Six weeks after his death, my parents, my sister and I moved away from the town where I'd done most of my growing up, among grandparents and uncles and aunts and a swarm of cousins, to a town on the other side of the state, far beyond Sunday dinner commuting distance. There I knew no one and, since I would soon be going to college in yet another town, I had little time and few opportunities for making new friends. I missed my high school friends, my uncles and cousins and aunts, my grandfather. I missed in particular the Ford dealer's daughter, the first girlfriend I'd "liked-liked," as kids today put it.
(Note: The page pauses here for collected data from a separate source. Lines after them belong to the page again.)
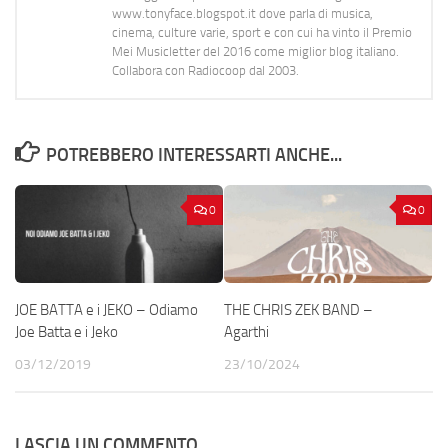
www.tonyface.blogspot.it dove parla di musica,
cinema, culture varie, sport e con cui ha vinto il Premio
Mei Musicletter del 2016 come miglior blog italiano.
Collabora con Radiocoop dal 2003.
POTREBBERO INTERESSARTI ANCHE...
0
0
JOE BATTA e i JEKO – Odiamo
THE CHRIS ZEK BAND –
Joe Batta e i Jeko
Agarthi
03/12/2019
23/10/2024
LASCIA UN COMMENTO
I thought she liked-liked me, too; then her letters became newsier and less frequent, and I heard she was keeping company with the doctor's nerdy son, that hovering nuisance.
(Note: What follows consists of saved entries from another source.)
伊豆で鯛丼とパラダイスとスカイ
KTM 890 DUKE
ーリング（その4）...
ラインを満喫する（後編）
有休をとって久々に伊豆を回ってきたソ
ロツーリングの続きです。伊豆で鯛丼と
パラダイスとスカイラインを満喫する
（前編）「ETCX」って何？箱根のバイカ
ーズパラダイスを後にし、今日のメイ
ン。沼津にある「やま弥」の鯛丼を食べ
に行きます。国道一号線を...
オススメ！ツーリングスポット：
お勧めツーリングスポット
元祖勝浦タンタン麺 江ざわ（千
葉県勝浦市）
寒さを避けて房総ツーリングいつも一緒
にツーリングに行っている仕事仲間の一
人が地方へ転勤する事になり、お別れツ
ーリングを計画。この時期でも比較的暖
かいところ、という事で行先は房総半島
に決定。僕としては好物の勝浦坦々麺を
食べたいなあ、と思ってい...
The last half of the summer of '61 was a time of loss and loneliness, grief and boredom. I was facing a future made even more uncertain than futures usually are by the summer's losses and disruptions.
Yet, strangely enough, my memories of this time aren't unhappy. Without friends or familiar places, I spent most days by myself, reading and listening to music — Dostoyevsky and John O'Hara, Rachmaninoff and Brahms and Gershwin, and Andy Williams singing "Lonely Street." I took long evening walks, exploring my new town. Walking along the airport road one night, I saw the runway lights come on and then a small plane come spluttering down out of the dark sky to a safe landing. Whenever I turned off the mower after mowing the lawn, those comedians, my parents, would applaud from the dining room window, and I would bow.
To ease my boredom, my father got me a one-week job with a feed dealer in a nearby town, helping to build an automated chicken-feeding operation. I learned how to pour cement and make exact measurements, and earned a dollar an hour, the highest wage of my life. I remember the kindness of the dealer's family during the week that I stayed with them; his wife made pancakes, my favorite, on my last morning at their house. The day before I left for college, I went with my family to Pilot Knob State Park, where, from the observation tower, I saw a far green landscape and hundreds of monarch butterflies fluttering toward the southwest.
I remember this sad time in my life knowing that the future actually turned out well: I found a home away from home at college, made several lifelong friends, met the young woman who would become my wife and the mother of my children, discovered my vocation. I even put down roots and found another lifelong friend in my family's new town in the course of two memorable summers working for the city paving crew.
Yet even in the summer of '61, not knowing this future, I was hopeful, moving on, exploring this new life, learning to live with loss, my new experiences all the brighter by contrast with the constant, slowly receding grief and loneliness that I felt. I was learning, without yet being able to express it, that loss is an inevitable part of life, that, sooner or later, we lose whatever we love, a person, a town, a time in our lives.